She chuckled. Then taking advantage of the brief moment of clarity she pushed forward another couple of steps.

“SIT DOWN!” Amon commanded as he pointed a hand at her.

Asami’s legs twitched and clenched as she descended to her knees. She fought with every inch of her, but she couldn’t win. She was sweating profusely with the effort. Amon was going to win unless she did something.

She put forth all her effort into moving her hand, with her hand maybe she could do something. But Amon noticed the effort.

“I think not Miss Sato,” he said as he extended his hand and twisted.

The muscles in Asami’s arm moved violently of their own accord, attacking the bones beneath them. Asami’s mind lost all thought of fighting, or trying, as the pain in her arm exploded from the bones snapping to the muscles over-exerting themselves to the blood inside her carrying Amon’s influence throughout her body.
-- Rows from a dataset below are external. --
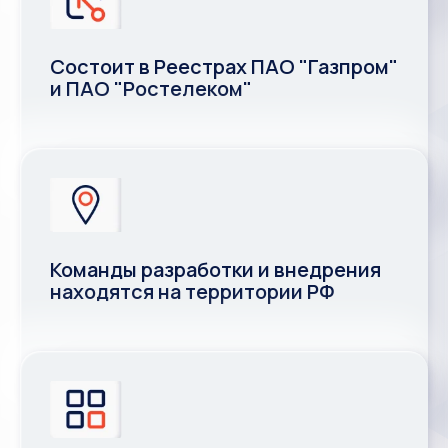
Сертифицированное ПО и
платформа собственной
разработки
Состоит в Реестрах ПАО "Газпром"
и ПАО "Ростелеком"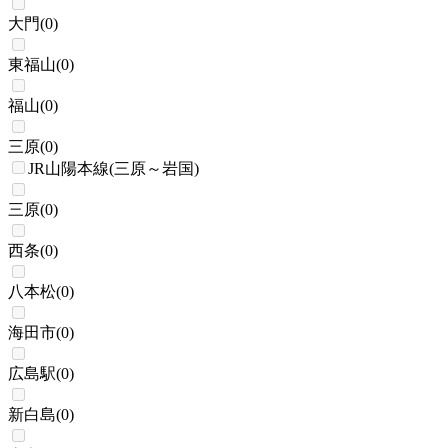
大門
(
0
)
東福山
(
0
)
福山
(
0
)
三原
(
0
)
JR山陽本線(三原～岩国)
三原
(
0
)
西条
(
0
)
八本松
(
0
)
海田市
(
0
)
広島駅
(
0
)
新白島
(
0
)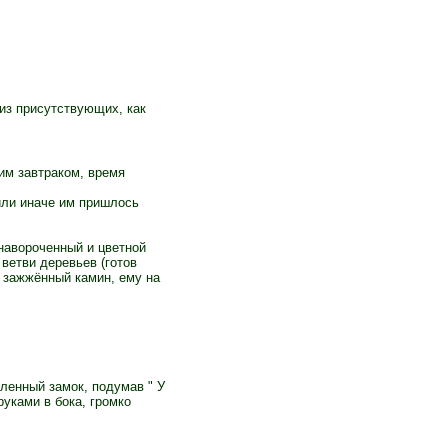
 из присутствующих, как
им завтраком, время
или иначе им пришлось
навороченный и цветной
ветви деревьев (готов
е зажжённый камин, ему на
ленный замок, подумав " У
руками в бока, громко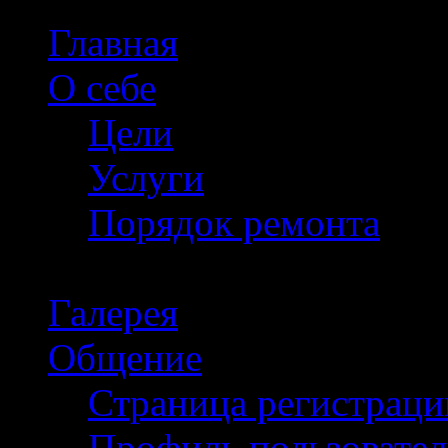
Главная
О себе
Цели
Услуги
Порядок ремонта
Галерея
Общение
Страница регистраци
Профиль пользовател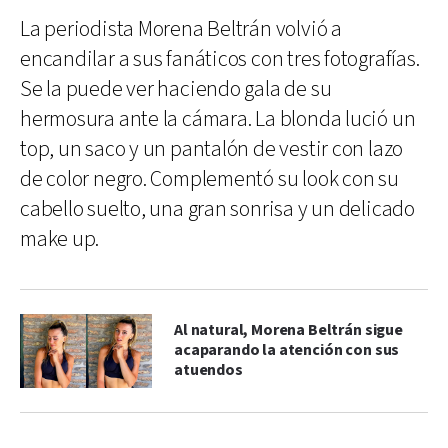
La periodista Morena Beltrán volvió a
encandilar a sus fanáticos con tres fotografías.
Se la puede ver haciendo gala de su
hermosura ante la cámara. La blonda lució un
top, un saco y un pantalón de vestir con lazo
de color negro. Complementó su look con su
cabello suelto, una gran sonrisa y un delicado
make up.
Al natural, Morena Beltrán sigue
acaparando la atención con sus
atuendos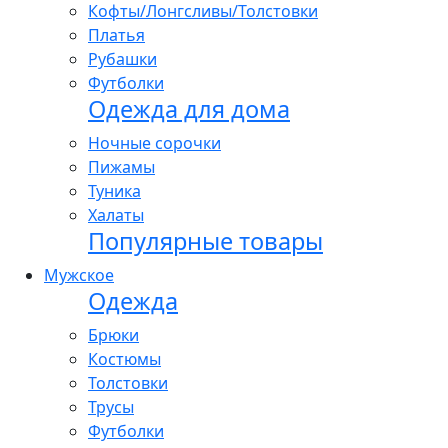
Кофты/Лонгсливы/Толстовки
Платья
Рубашки
Футболки
Одежда для дома
Ночные сорочки
Пижамы
Туника
Халаты
Популярные товары
Мужское
Одежда
Брюки
Костюмы
Толстовки
Трусы
Футболки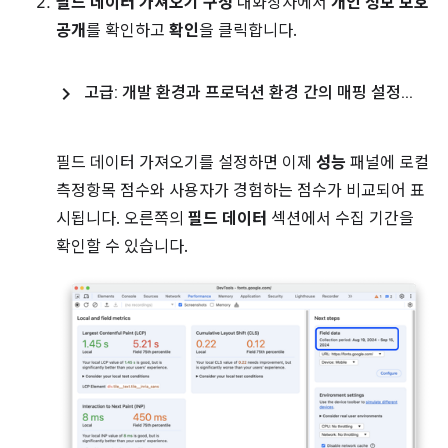
필드 데이터 가져오기 구성
대화상자에서
개인 정보 보호
공개
를 확인하고
확인
을 클릭합니다.
고급: 개발 환경과 프로덕션 환경 간의 매핑 설정
.
.
.
필드 데이터 가져오기를 설정하면 이제
성능
패널에 로컬
측정항목 점수와 사용자가 경험하는 점수가 비교되어 표
시됩니다. 오른쪽의
필드 데이터
섹션에서 수집 기간을
확인할 수 있습니다.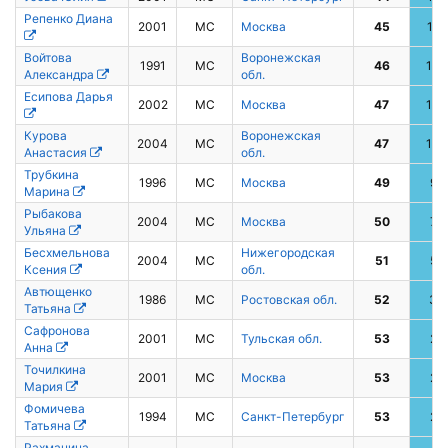
Репенко Диана
2001
МС
Москва
45
15
Войтова
Воронежская
1991
МС
46
13
Александра
обл.
Есипова Дарья
2002
МС
Москва
47
10
Курова
Воронежская
2004
МС
47
10
Анастасия
обл.
Трубкина
1996
МС
Москва
49
9
Марина
Рыбакова
2004
МС
Москва
50
7
Ульяна
Бесхмельнова
Нижегородская
2004
МС
51
5
Ксения
обл.
Автющенко
1986
МС
Ростовская обл.
52
3
Татьяна
Сафронова
2001
МС
Тульская обл.
53
2
Анна
Точилкина
2001
МС
Москва
53
2
Мария
Фомичева
1994
МС
Санкт-Петербург
53
2
Татьяна
Рахманина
Her scream of pain was dwarfed by the negative sound of Korra’s bending being taken away. The most heartbreaking silence filled the room and infused every ounce of Asami's being with a terrible sadness.

Amon dropped his hand from Korra’s head and the Avatar fell to the ground like a sack of bricks. The light in her eyes going out.

“No,” Asami cried, her own pain forgotten, jaw clenched in more than one type of pain.

“And now to kill the traitor in my midst,” Amon said. He was standing so much taller it seemed, like defeating the Avatar had given him stature and poise. “You hid so carefully from me. You might have even succeeded had your weakness for the Avatar not overcome your better judgement.”

Asami’s fury filled her, and temporarily gave her the strength to move under Amon’s control. With her one functioning hand, she summoned a sharp pillar of earth. She pushed the knife sharp chunk of rock through Amon’s chest. She was aiming for his heart, but she missed. The rock only managed to stab through his shoulder. It wasn’t even that deep of a wound. She promised to rip out his lungs, and Asami had every intention of following through with that.

Amon growled in pain and displeasure. “It has been some time since I’ve killed anyone with my own hands.”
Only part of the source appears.